## Exercise prompt:
Write out the full set of records exactly. Any pictures in them do not belong in the copy.

## Entries provided:

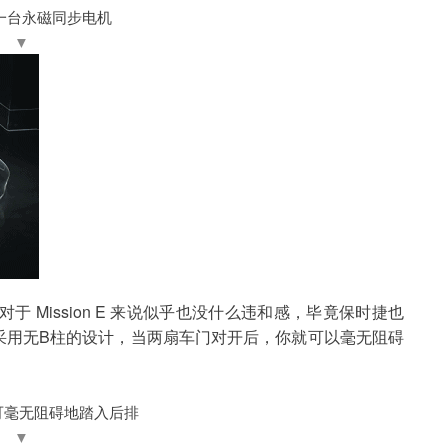
一台永磁同步电机
▼
Mission E 来说似乎也没什么违和感，毕竟保时捷也
 E 采用无B柱的设计，当两扇车门对开后，你就可以毫无阻碍
可
毫无阻碍地踏入后排
▼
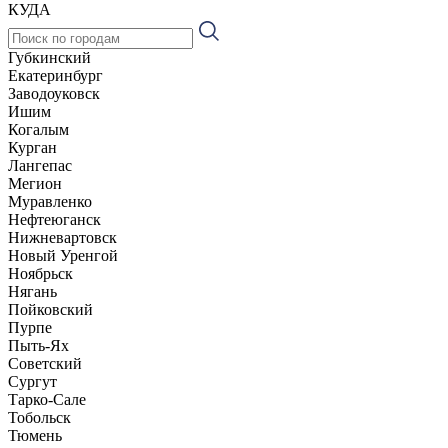
КУДА
Губкинский
Екатеринбург
Заводоуковск
Ишим
Когалым
Курган
Лангепас
Мегион
Муравленко
Нефтеюганск
Нижневартовск
Новый Уренгой
Ноябрьск
Нягань
Пойковский
Пурпе
Пыть-Ях
Советский
Сургут
Тарко-Сале
Тобольск
Тюмень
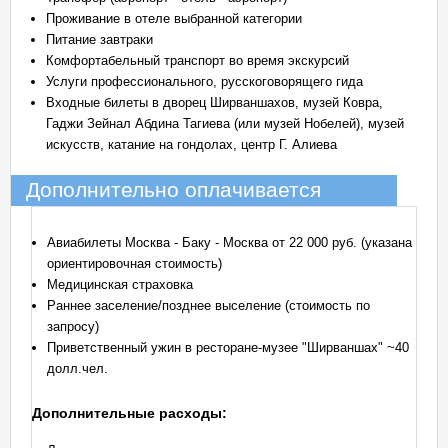
Проживание в отеле выбранной категории
Питание завтраки
Комфортабельный транспорт во время экскурсий
Услуги профессионального, русскоговорящего гида
Входные билеты в дворец Ширваншахов, музей Ковра,
Гаджи Зейнал Абдина Тагиева (или музей Нобелей), музей
искусств, катание на гондолах, центр Г. Алиева
Дополнительно оплачивается
Авиабилеты Москва - Баку - Москва от 22 000 руб. (указана
ориентировочная стоимость)
Медицинская страховка
Раннее заселение/позднее выселение (стоимость по
запросу)
Приветственный ужин в ресторане-музее "Ширваншах" ~40
долл.чел.
Дополнительные расходы:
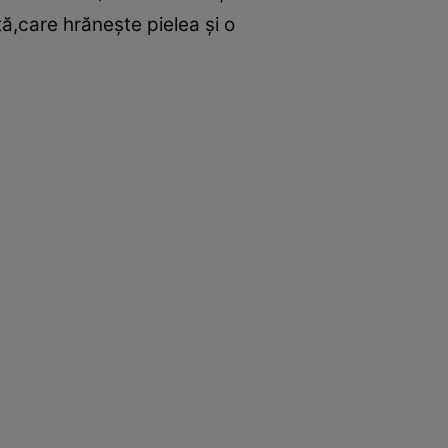
ntă,care hrăneşte pielea şi o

## Answer space:
一台永磁同步电机
▼
Mission E 来说似乎也没什么违和感，毕竟保时捷也
 E 采用无B柱的设计，当两扇车门对开后，你就可以毫无阻碍
可
毫无阻碍地踏入后排
▼
КУДА
Губкинский
Екатеринбург
Заводоуковск
Ишим
Когалым
Курган
Лангепас
Мегион
Муравленко
Нефтеюганск
Нижневартовск
Новый Уренгой
Ноябрьск
Нягань
Пойковский
Пурпе
Пыть-Ях
Советский
Сургут
Тарко-Сале
Тобольск
Тюмень
Проживание в отеле выбранной категории
Питание завтраки
Комфортабельный транспорт во время экскурсий
Услуги профессионального, русскоговорящего гида
Входные билеты в дворец Ширваншахов, музей Ковра,
Гаджи Зейнал Абдина Тагиева (или музей Нобелей), музей
искусств, катание на гондолах, центр Г. Алиева
Дополнительно оплачивается
Авиабилеты Москва - Баку - Москва от 22 000 руб. (указана
ориентировочная стоимость)
Медицинская страховка
Раннее заселение/позднее выселение (стоимость по
запросу)
Приветственный ужин в ресторане-музее "Ширваншах" ~40
долл.чел.
Дополнительные расходы:
ntă,care hrăneşte pielea şi o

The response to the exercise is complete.